Real-Time Generative Policy via Langevin-Guided Flow Matching for Autonomous Driving
It addresses real-time decision-making bottlenecks in autonomous driving, though it is incremental as it builds on prior diffusion-based methods.
The paper tackles the high inference latency of generative policies in autonomous driving RL by proposing DACER-F, which uses flow matching to generate competitive actions in a single step, achieving superior performance in simulations and a score of 775.8 on a DMC benchmark.

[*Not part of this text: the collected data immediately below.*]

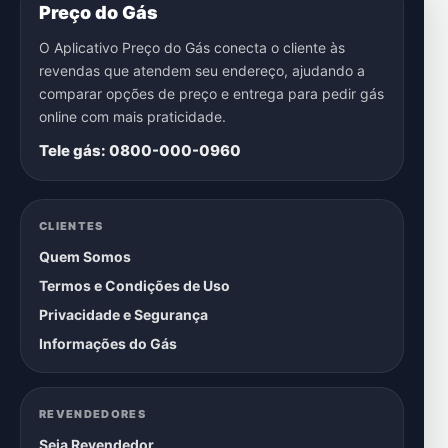
Preço do Gás
O Aplicativo Preço do Gás conecta o cliente às
revendas que atendem seu endereço, ajudando a
comparar opções de preço e entrega para pedir gás
online com mais praticidade.
Tele gás: 0800-000-0960
CLIENTES
Quem Somos
Termos e Condições de Uso
Privacidade e Segurança
Informações do Gás
REVENDEDORES
Seja Revendedor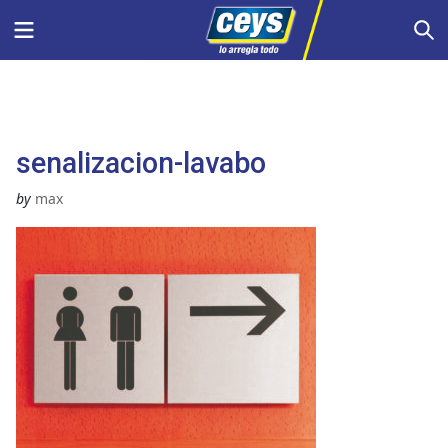
Saltar
Menu
S
al
contenido
senalizacion-lavabo
by
max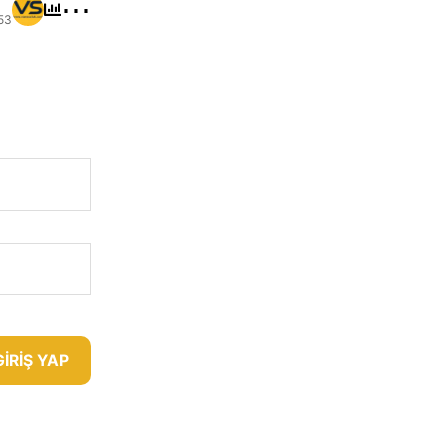
⋯
53
GIRIŞ YAP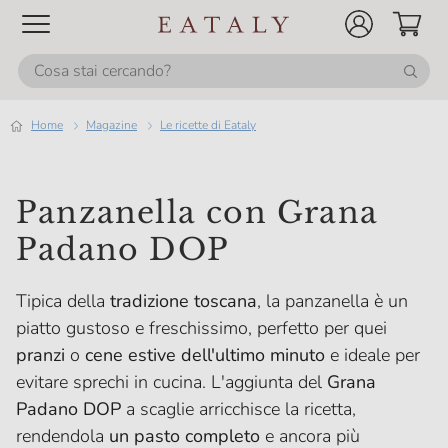
Home
magazine
Le ricette di Eataly
Panzanella con Grana
Padano DOP
Tipica della
tradizione toscana
, la panzanella è un
piatto gustoso e freschissimo, perfetto per quei
pranzi
o
cene estive dell'ultimo minuto
e ideale per
evitare sprechi in cucina. L'aggiunta del
Grana
Padano DOP
a scaglie arricchisce la ricetta,
rendendola
un pasto completo
e ancora più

Reinforcement learning (RL) is a fundamental methodology in autonomous driving systems, where generative policies exhibit considerable potential by leveraging their ability to model complex distributions to enhance exploration. However, their inherent high inference latency severely impedes their deployment in real-time decision-making and control. To address this issue, we propose diffusion actor-critic with entropy regulator via flow matching (DACER-F) by introducing flow matching into online RL, enabling the generation of competitive actions in a single inference step. By leveraging Langevin dynamics and gradients of the Q-function, DACER-F dynamically optimizes actions from experience replay toward a target distribution that balances high Q-value information with exploratory behavior. The flow policy is then trained to efficiently learn a mapping from a simple prior distribution to this dynamic target. In complex multi-lane and intersection simulations, DACER-F outperforms baselines diffusion actor-critic with entropy regulator (DACER) and distributional soft actor-critic (DSAC), while maintaining an ultra-low inference latency. DACER-F further demonstrates its scalability on standard RL benchmark DeepMind Control Suite (DMC), achieving a score of 775.8 in the humanoid-stand task and surpassing prior methods. Collectively, these results establish DACER-F as a high-performance and computationally efficient RL algorithm.